Thursday, August 13, 2009

Shenton Way - Financial Business District

This is CPF Building where most Singaporeans would come when they retired. CPF Board stands for Central Provident Fund Board. The board was created to safeguard Singaporean's money.

Every month, we need to deduct a certain percentage of our salary and our employers has to contribute a certain percentage of our salary to our account. The percentage varies for different age group.

Our CPF Account operates with three accounts i.e. Ordinary Account, Medisave Account and Special/Retirement Account.

We can used money from the CPF ordinary Account to purchase our home or investment (only those approved by the government), Medisave Account are used to pay part of our hospital bills and Retirement Account can only be used when we retired.

It used to be we can withdraw all the money in our ordinary account when we reach 55 years old but there are many who spend all the money they withdrawn on holidays, gambling and some even get a mistress in a neighbouring country. Some man even get cheated of their CPF money by pretty young lass from other country.

These are real news that we get to read daily in the papers.

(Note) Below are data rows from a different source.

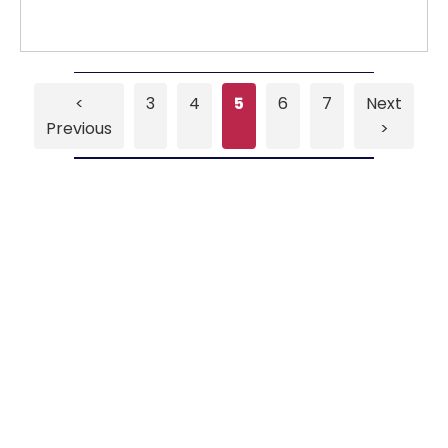
<
3
4
5
6
7
Next
Previous
>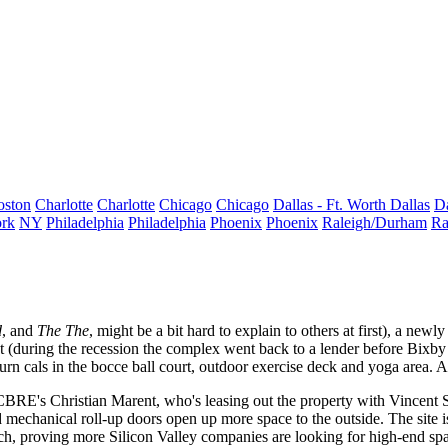
oston
Charlotte
Charlotte
Chicago
Chicago
Dallas - Ft. Worth
Dallas
Da
rk
NY
Philadelphia
Philadelphia
Phoenix
Phoenix
Raleigh/Durham
Ra
d
, and
The The
, might be a bit hard to explain to others at first), a new
t (during the recession the complex went back to a lender before Bixby s
urn cals in the bocce ball
court, outdoor exercise deck and yoga area. 
s CBRE's
Christian Marent
, who's leasing out the property with
Vincent S
 mechanical roll-up doors open up more space to the outside. The site is
ch
, proving more Silicon Valley companies are looking for
high-end sp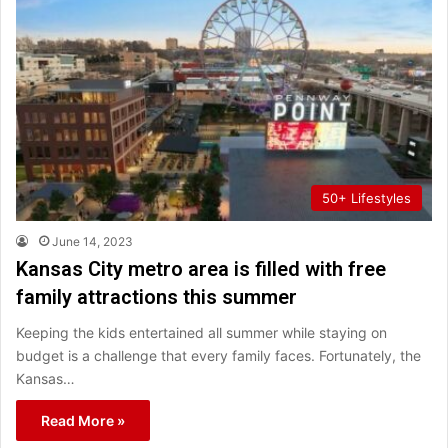
50+ Lifestyles
June 14, 2023
Kansas City metro area is filled with free
family attractions this summer
Keeping the kids entertained all summer while staying on
budget is a challenge that every family faces. Fortunately, the
Kansas…
Read More »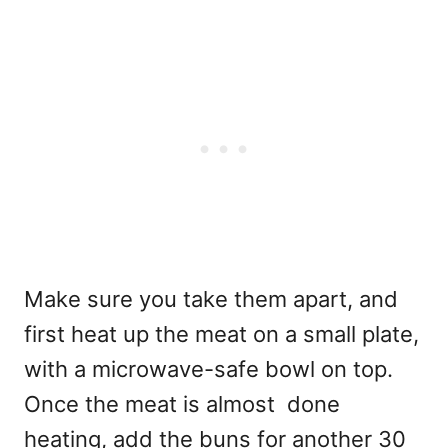
Make sure you take them apart, and
first heat up the meat on a small plate,
with a microwave-safe bowl on top.
Once the meat is almost done
heating, add the buns for another 30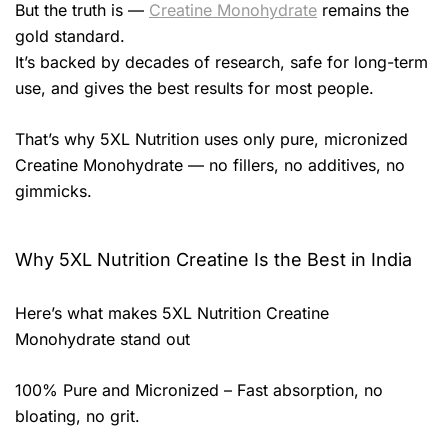
But the truth is —
Creatine Monohydrate
remains the
gold standard.
It’s backed by decades of research, safe for long-term
use, and gives the best results for most people.
That’s why 5XL Nutrition uses only pure, micronized
Creatine Monohydrate — no fillers, no additives, no
gimmicks.
Why 5XL Nutrition Creatine Is the Best in India
Here’s what makes 5XL Nutrition Creatine
Monohydrate stand out
100% Pure and Micronized – Fast absorption, no
bloating, no grit.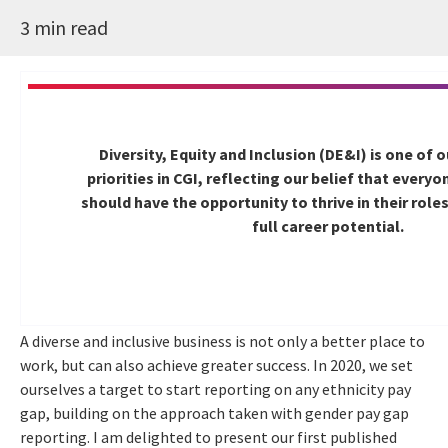
3 min read
Diversity, Equity and Inclusion (DE&I) is one of 
priorities in CGI, reflecting our belief that every
should have the opportunity to thrive in their role
full career potential.
A diverse and inclusive business is not only a better place to
work, but can also achieve greater success. In 2020, we set
ourselves a target to start reporting on any ethnicity pay
gap, building on the approach taken with gender pay gap
reporting. I am delighted to present our first published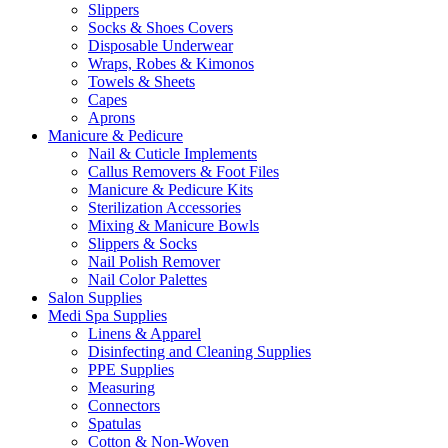
Slippers
Socks & Shoes Covers
Disposable Underwear
Wraps, Robes & Kimonos
Towels & Sheets
Capes
Aprons
Manicure & Pedicure
Nail & Cuticle Implements
Callus Removers & Foot Files
Manicure & Pedicure Kits
Sterilization Accessories
Mixing & Manicure Bowls
Slippers & Socks
Nail Polish Remover
Nail Color Palettes
Salon Supplies
Medi Spa Supplies
Linens & Apparel
Disinfecting and Cleaning Supplies
PPE Supplies
Measuring
Connectors
Spatulas
Cotton & Non-Woven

So the government do not want this to be a social problem to the nation and now there is limit to how much we can withdraw from the ordinary account and the balance will be transferred to the Retirement Account and when we reach 62 years old, we get a monthly allowance of few hundred dollars (more for those who earn higher salary) for the next twenty years. Not many are happy with this rule but in long term, I think it is good so that retirees wont spend their hard earned savings of their CPF unwisely nor would they be cheated by young pretty lass from other country.

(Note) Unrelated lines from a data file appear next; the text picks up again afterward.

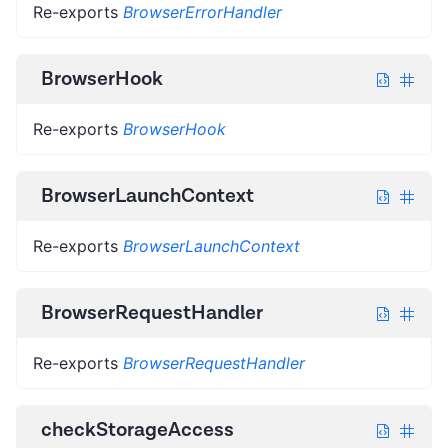
Re-exports
BrowserErrorHandler
BrowserHook
Re-exports
BrowserHook
BrowserLaunchContext
Re-exports
BrowserLaunchContext
BrowserRequestHandler
Re-exports
BrowserRequestHandler
checkStorageAccess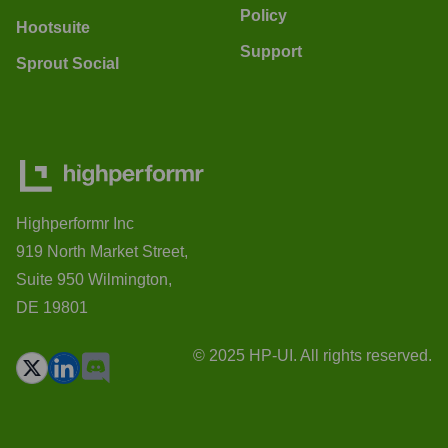
Policy
Hootsuite
Support
Sprout Social
Highperformr Inc
919 North Market Street,
Suite 950 Wilmington,
DE 19801
© 2025 HP-UI. All rights reserved.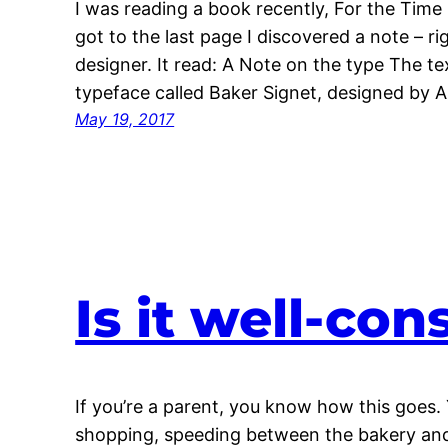
I was reading a book recently, For the Time 
got to the last page I discovered a note – r
designer. It read: A Note on the type The te
typeface called Baker Signet, designed by 
May 19, 2017
Is it well-co
If you’re a parent, you know how this goes. 
shopping, speeding between the bakery and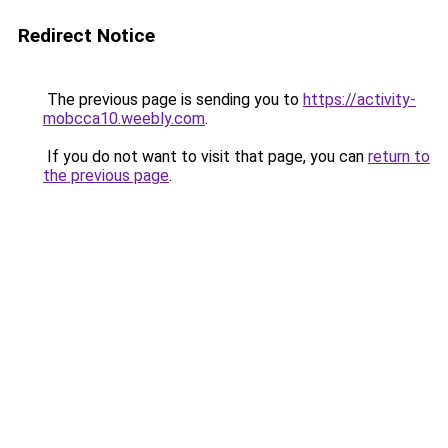
Redirect Notice
The previous page is sending you to
https://activity-
mobcca10.weebly.com
.
If you do not want to visit that page, you can
return to
the previous page
.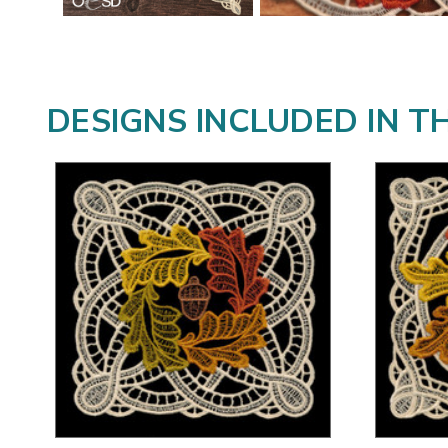
DESIGNS INCLUDED IN T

So dont expect a windfall when we reach 55 years old...sigh...our money are locked up. :( Either you like this new rule or you hate it.

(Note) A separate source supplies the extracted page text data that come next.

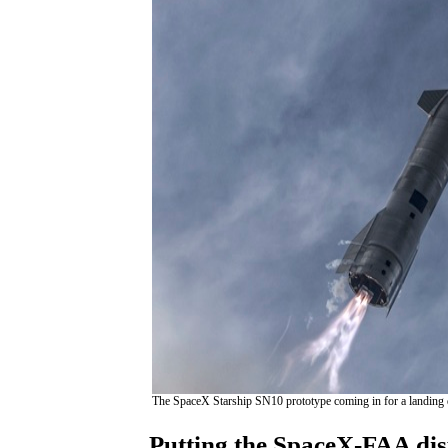
The SpaceX Starship SN10 prototype coming in for a landing d
Putting the SpaceX-FAA dis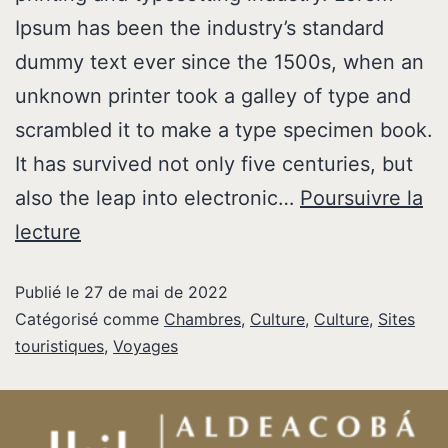
Ipsum has been the industry’s standard
dummy text ever since the 1500s, when an
unknown printer took a galley of type and
scrambled it to make a type specimen book.
It has survived not only five centuries, but
also the leap into electronic…
Poursuivre la
lecture
Publié le
27 de mai de 2022
Catégorisé comme
Chambres
,
Culture
,
Culture
,
Sites
touristiques
,
Voyages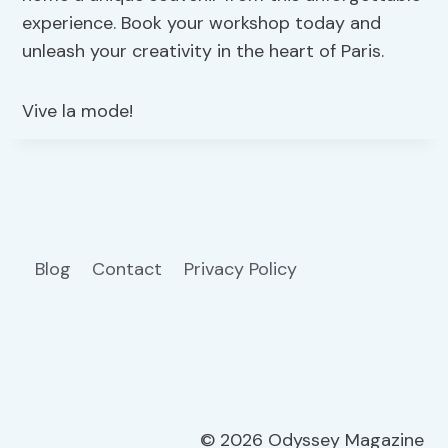
experience. Book your workshop today and
unleash your creativity in the heart of Paris.
Vive la mode!
Blog
Contact
Privacy Policy
© 2026 Odyssey Magazine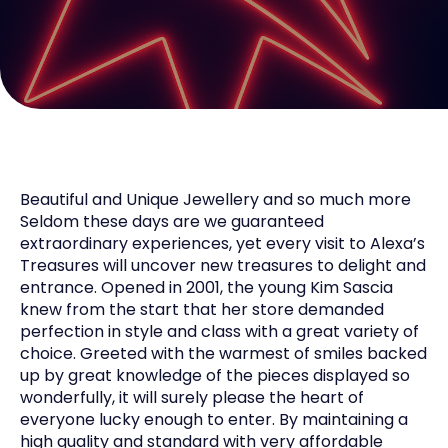
Beautiful and Unique Jewellery and so much more
Seldom these days are we guaranteed
extraordinary experiences, yet every visit to Alexa’s
Treasures will uncover new treasures to delight and
entrance. Opened in 2001, the young Kim Sascia
knew from the start that her store demanded
perfection in style and class with a great variety of
choice. Greeted with the warmest of smiles backed
up by great knowledge of the pieces displayed so
wonderfully, it will surely please the heart of
everyone lucky enough to enter. By maintaining a
high quality and standard with very affordable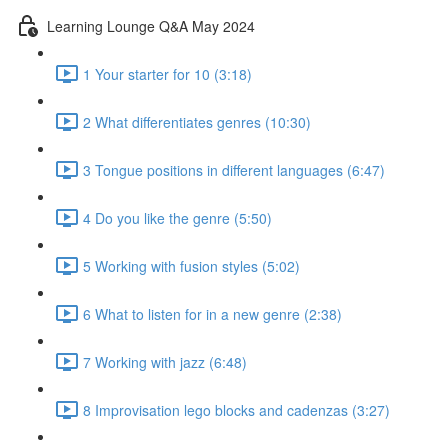
Learning Lounge Q&A May 2024
1 Your starter for 10 (3:18)
2 What differentiates genres (10:30)
3 Tongue positions in different languages (6:47)
4 Do you like the genre (5:50)
5 Working with fusion styles (5:02)
6 What to listen for in a new genre (2:38)
7 Working with jazz (6:48)
8 Improvisation lego blocks and cadenzas (3:27)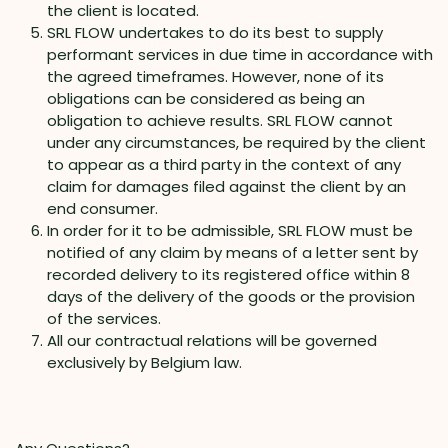
the client is located.
SRL FLOW undertakes to do its best to supply
performant services in due time in accordance with
the agreed timeframes. However, none of its
obligations can be considered as being an
obligation to achieve results. SRL FLOW cannot
under any circumstances, be required by the client
to appear as a third party in the context of any
claim for damages filed against the client by an
end consumer.
In order for it to be admissible, SRL FLOW must be
notified of any claim by means of a letter sent by
recorded delivery to its registered office within 8
days of the delivery of the goods or the provision
of the services.
All our contractual relations will be governed
exclusively by Belgium law.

A short video showing a small part of the financial district in Shenton Way.

2 comments:

escape said...

counterpart of that here is Makati City. nice of you to tour us on that part.

Unknown said...

We have the EPF ( Employees' Provident Fund) in Malaysia. The men withdraw all at age 55 and the women,at age 50. It is good for the disciplined. Majority of the people have savings up to about 3-5 years and then , it's all dry when they have spent it all.